The rule change, designed to improve the ability of members to monitor transactions and keep more extensive records, was pending with the SEC as Traders Magazine went to press. If approved, the exchange would give members six months to meet the new standards. The proposed rule is designed to ensure that there is a more effective way of tracing transactions in an age in which security concerns have become more and more important.

Regionals

*Three regional exchanges have scored a regulatory victory. The Boston, Chicago and Cincinnati stock exchanges, along with other exchanges, will still have unlisted trading privileges to quote stocks on the Nasdaq SmallCap market. This means, Nasdaq officials said, that these exchanges will be able to offer their quotes within the Nasdaq feeds. Nevertheless, Nasdaq officials said that one policy is unchanged: SuperSoes can continue to ignore quotes from UTP participants who refuse automatic execution. This SuperSoes pilot program, which had been slated to end on Feb. 28, has been extended to May 31. Nasdaq officials said the deadline was extended so they can have a better measurement of the pilot's effectiveness.

Boston Bid

*The Boston Stock Exchange, later this year, is expected to offer a proposal for a new electronics options exchange. The exchange, which would be called the Boston Exchange Group (BOX), will be formed along with the Interactive Options Group and the Montreal Exchange, according to a Boston Stock Exchange spokeswoman. She said that no exact date has been set to file the proposal with the SEC, but it should happen in the next few months.

BOX would be the second electronic options marketplace in the United States after the International Securities Exchange (ISE). Some of what BOX will trade includes equity indexes, exchange traded funds and single stock futures.

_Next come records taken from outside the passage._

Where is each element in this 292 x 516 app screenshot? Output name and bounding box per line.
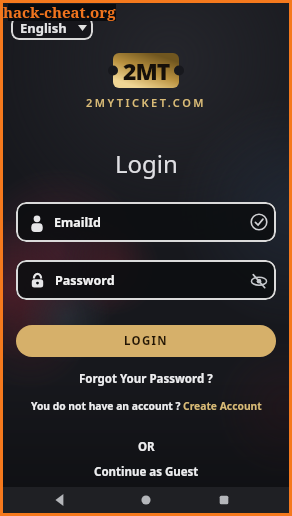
button[interactable]: Continue as Guest bbox=[0, 464, 292, 480]
staticText: You do not have an account ? Create Acco… bbox=[31, 399, 262, 413]
staticText: Password bbox=[55, 272, 115, 289]
button[interactable]: You do not have an account ? Create Acco… bbox=[0, 399, 292, 413]
staticText: 2MYTICKET.COM bbox=[86, 95, 207, 110]
button[interactable]: Password bbox=[16, 260, 276, 300]
staticText: Forgot Your Password ? bbox=[79, 371, 213, 387]
button[interactable] bbox=[218, 494, 230, 506]
button[interactable]: LOGIN bbox=[16, 325, 276, 357]
button[interactable] bbox=[140, 494, 152, 506]
button[interactable]: EmailId bbox=[16, 202, 276, 242]
button[interactable]: English bbox=[11, 16, 93, 40]
staticText: OR bbox=[138, 439, 155, 455]
staticText: English bbox=[20, 19, 67, 37]
staticText: 2MT bbox=[123, 55, 170, 86]
staticText: EmailId bbox=[54, 214, 101, 231]
staticText: Continue as Guest bbox=[94, 464, 199, 480]
button[interactable]: Forgot Your Password ? bbox=[0, 371, 292, 387]
button[interactable] bbox=[54, 494, 66, 506]
staticText: LOGIN bbox=[124, 333, 168, 349]
staticText: Login bbox=[115, 147, 178, 180]
staticText: hack-cheat.org bbox=[3, 2, 116, 22]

Part of the move by the Boston Stock Exchange is stimulated by competition from the ISE. It has had explosive growth since its launch in the middle of 2000. It is now the third largest of the five U.S. options exchanges. BOX, which is hoping to begin operations sometime later this year, will also offer contracts on the 100 most actively traded equity positions.

More Options

*The U.S options exchanges are expected to be linked electronically beginning in the spring of 2003. Testing of the linked system is slated to begin in December, with the new system operational by the end of April 2003. The goal is ambitious and is by no means guaranteed, officials of the exchanges agreed. That's because the process is complicated.

It will mean connecting every exchange to a central processor. Ensuring that this works effectively is a risky proposition, exchange officials said. Some have complained that the Chicago Board Options Exchange will delay the process because its technology is old.